*** Opening of Data records ***
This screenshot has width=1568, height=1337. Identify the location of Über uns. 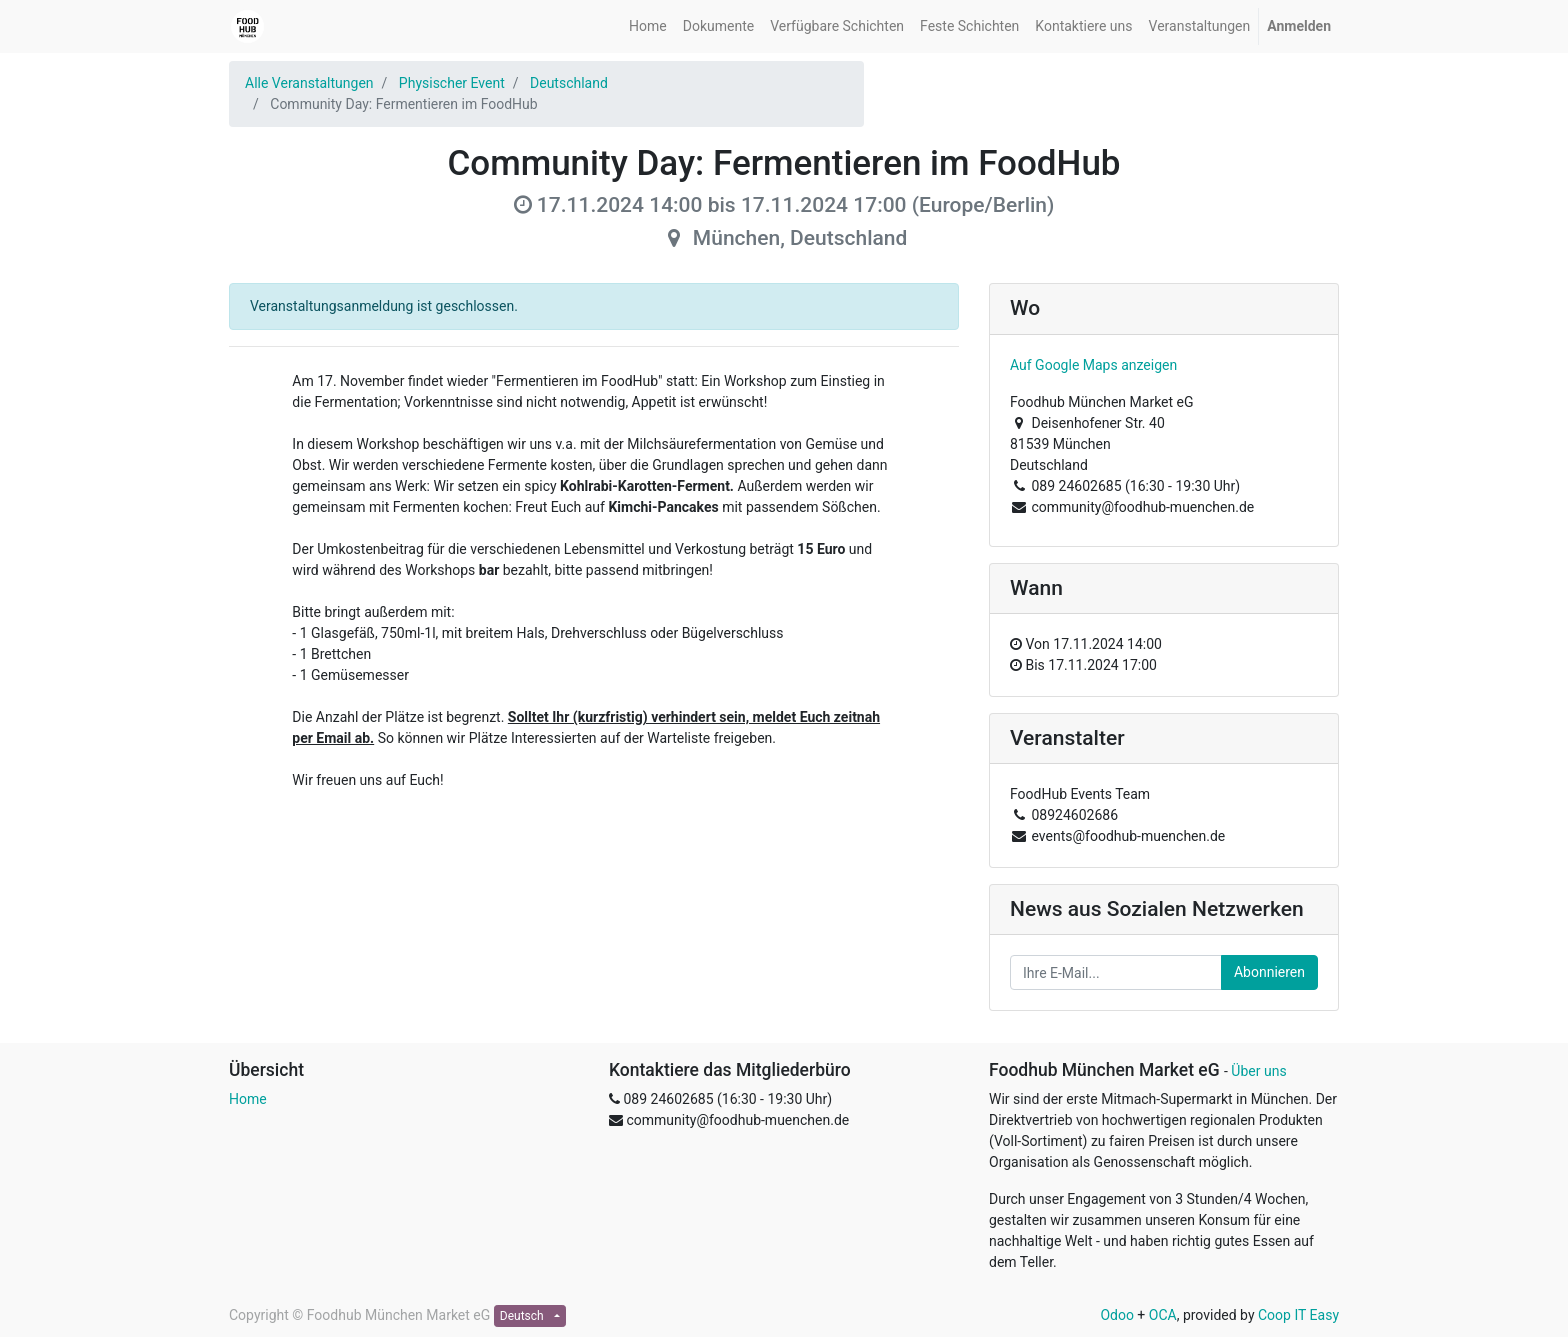
(1258, 1071).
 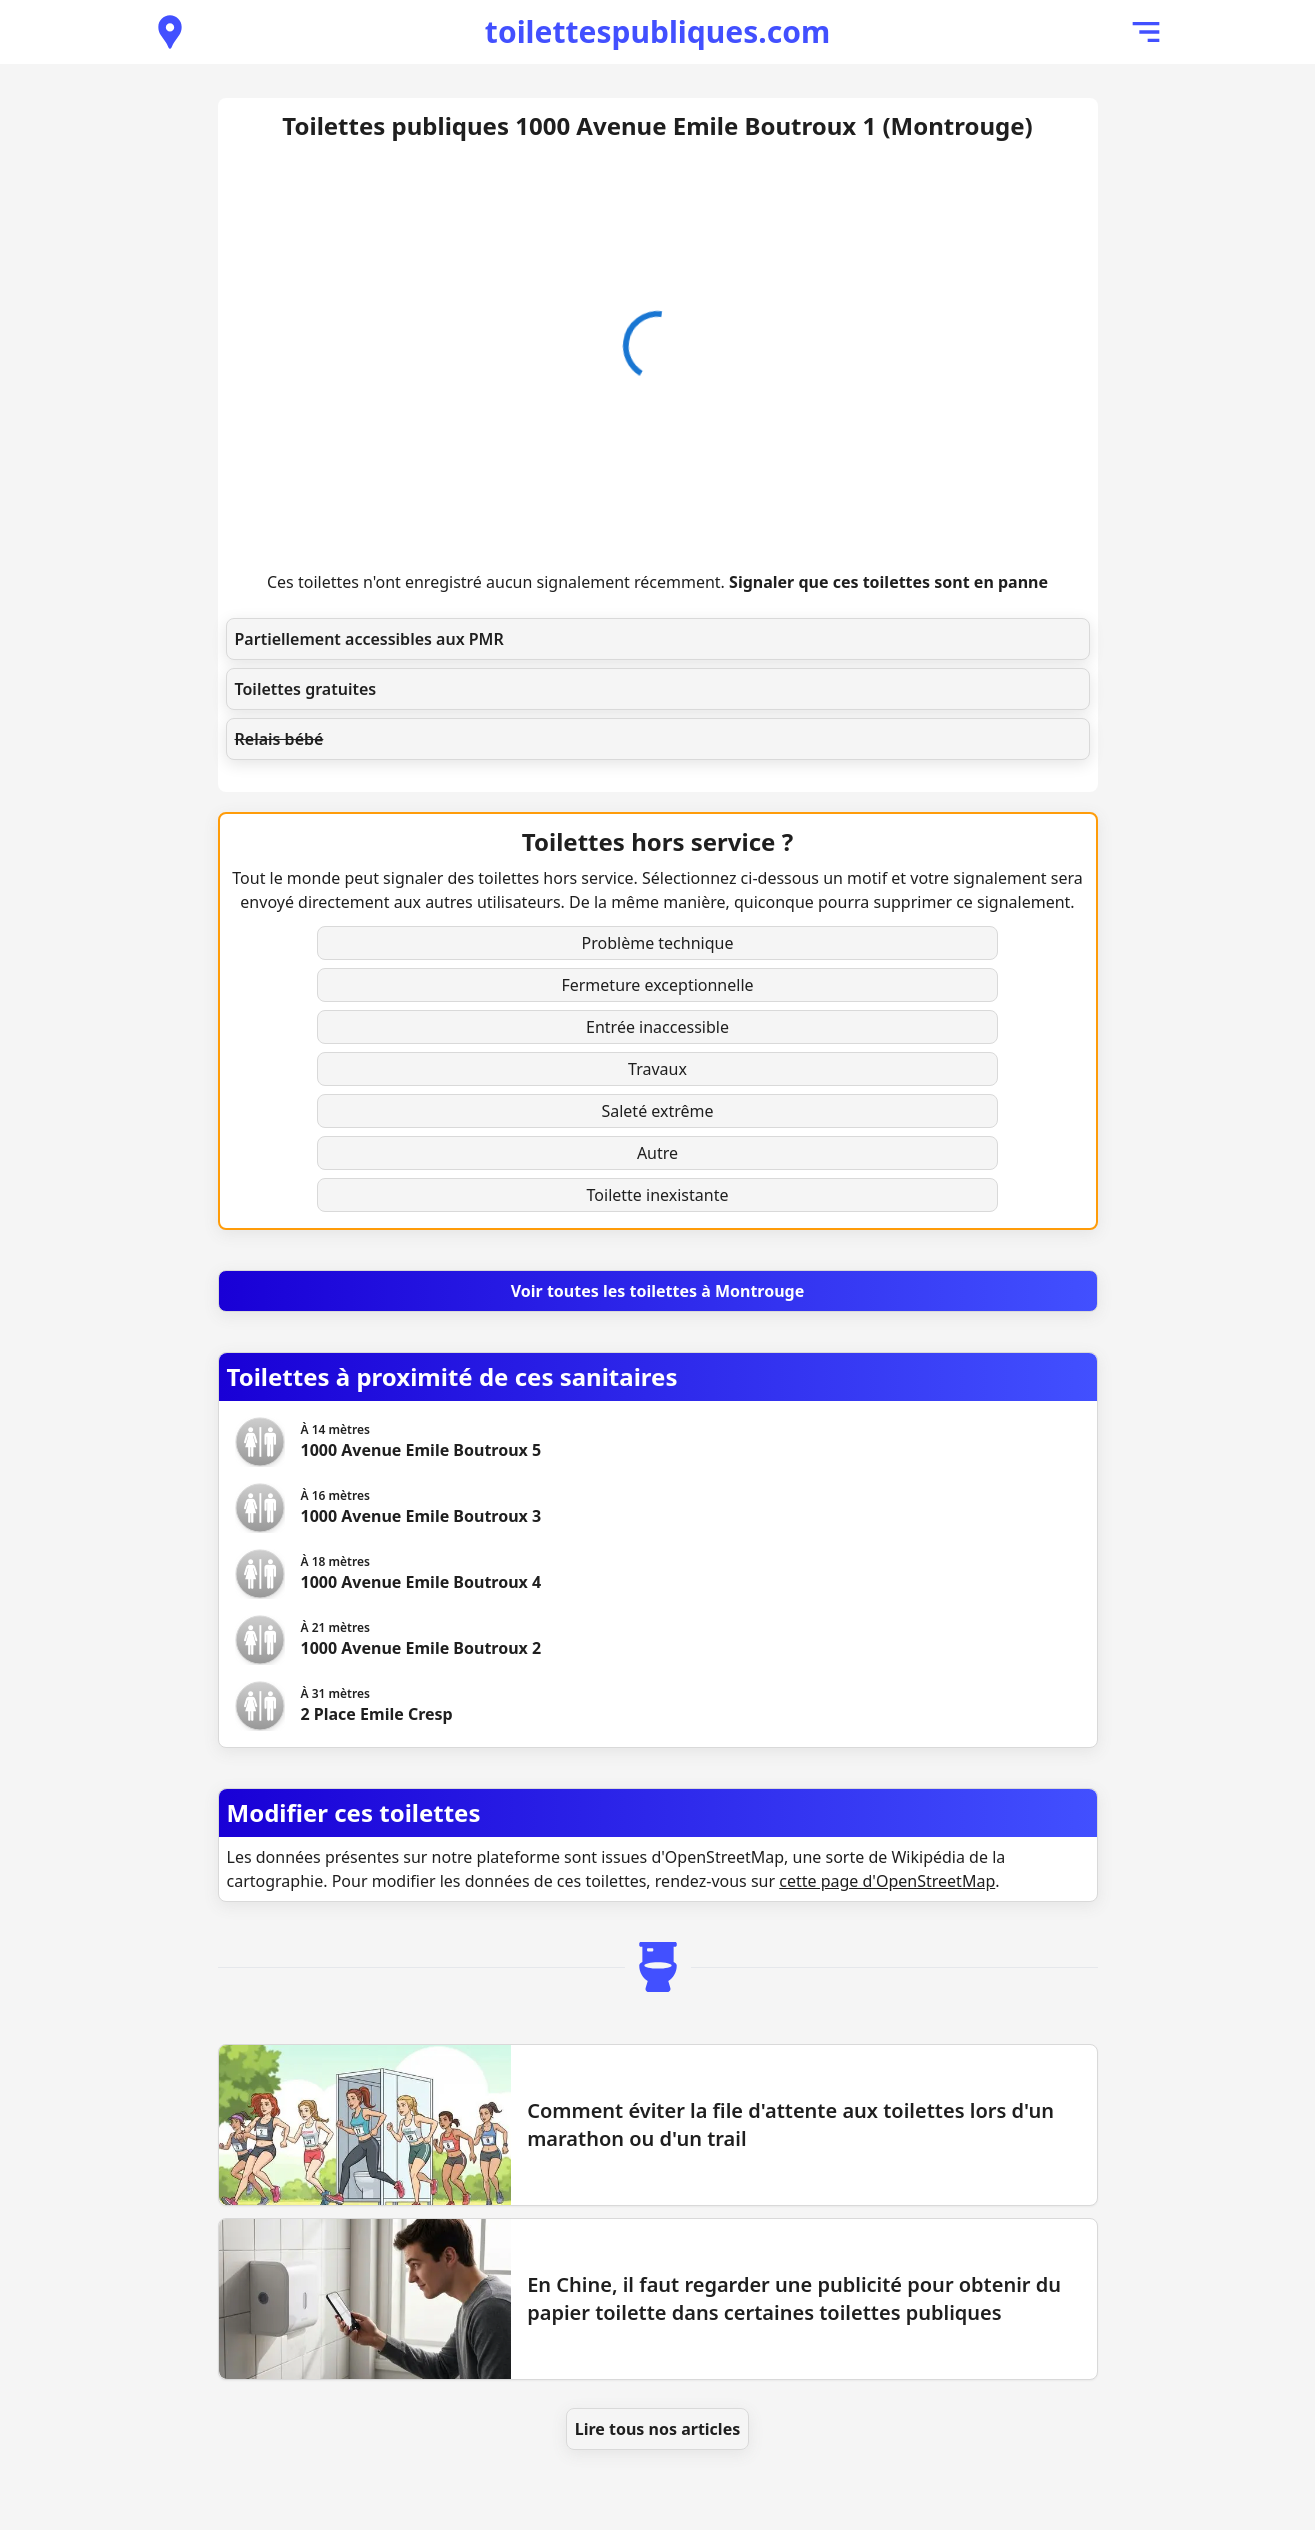 What do you see at coordinates (657, 985) in the screenshot?
I see `Fermeture exceptionnelle [button]` at bounding box center [657, 985].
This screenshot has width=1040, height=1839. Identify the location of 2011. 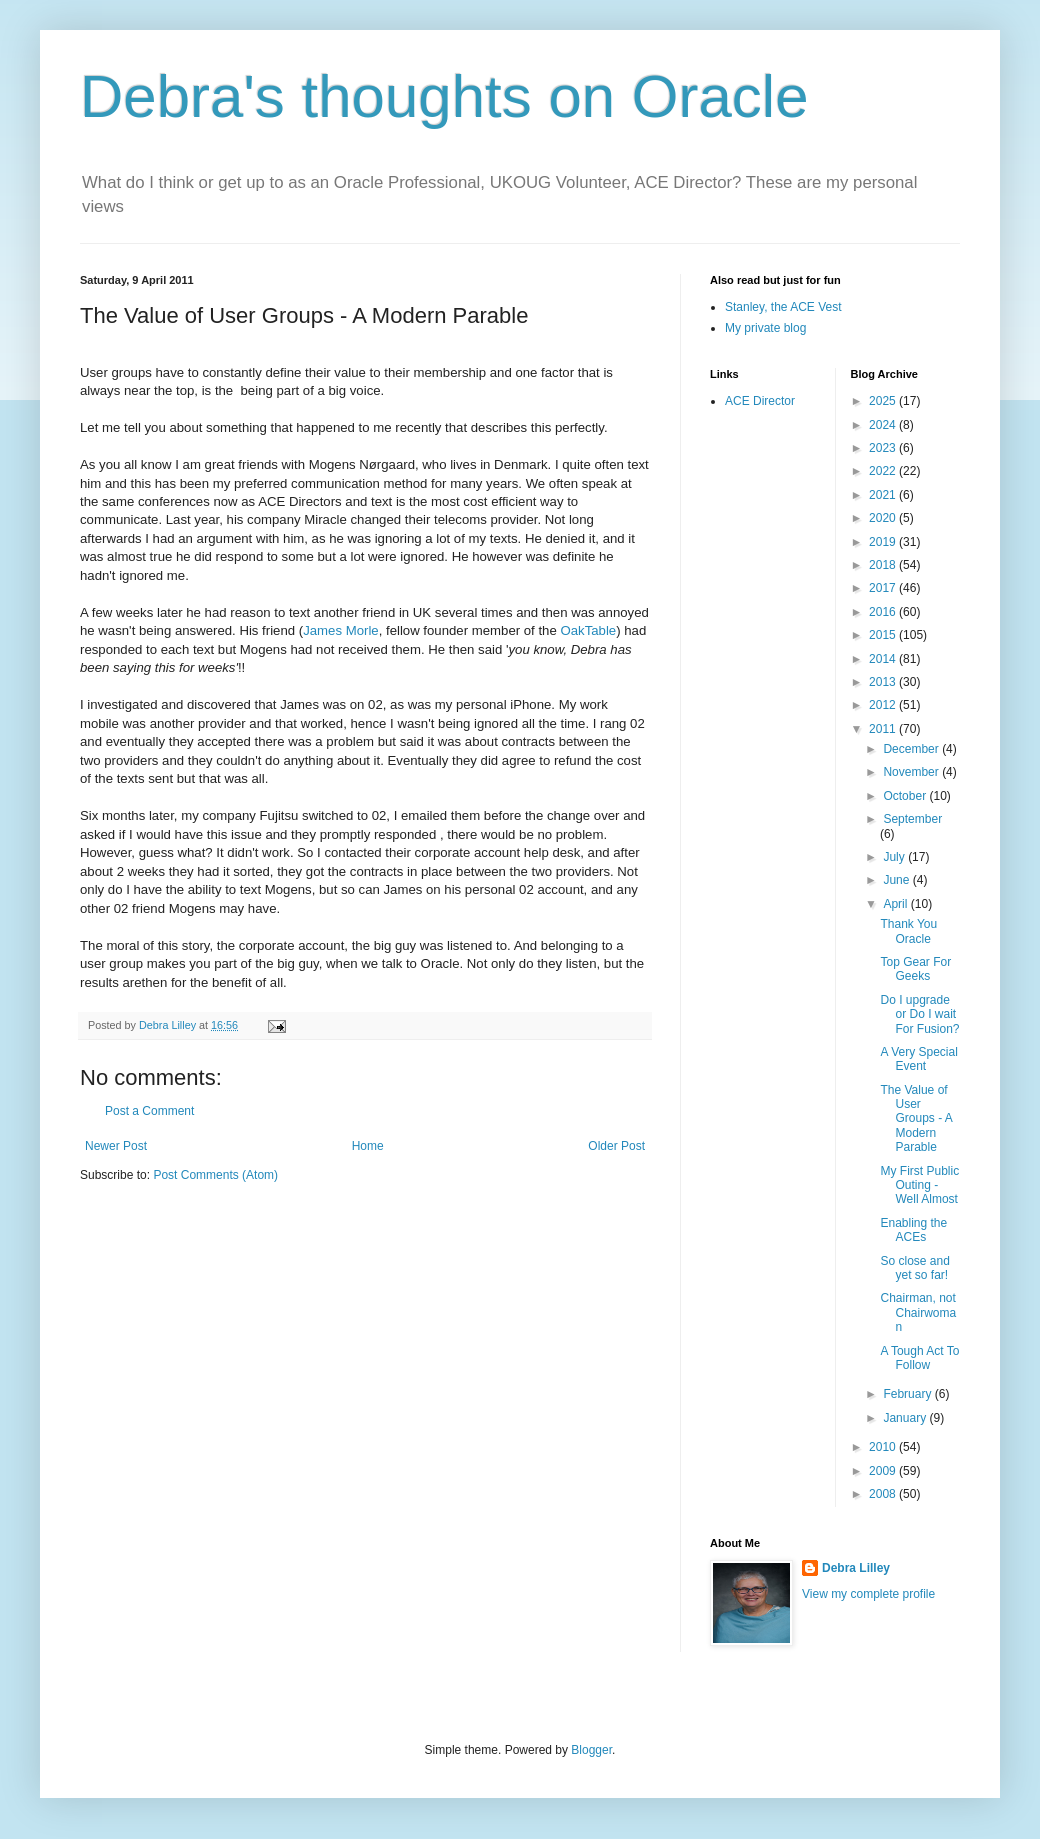
(884, 729).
*** Close of Data records ***
* _Exercise_
Could you give again precisely the lines from the one containing "This screenshot has width=1040, height=1839." through the final line of the material above, both included, and no others, dropping the pictures?

* _Task solution_
This screenshot has width=1040, height=1839. Identify the location of 2011. 
(884, 729).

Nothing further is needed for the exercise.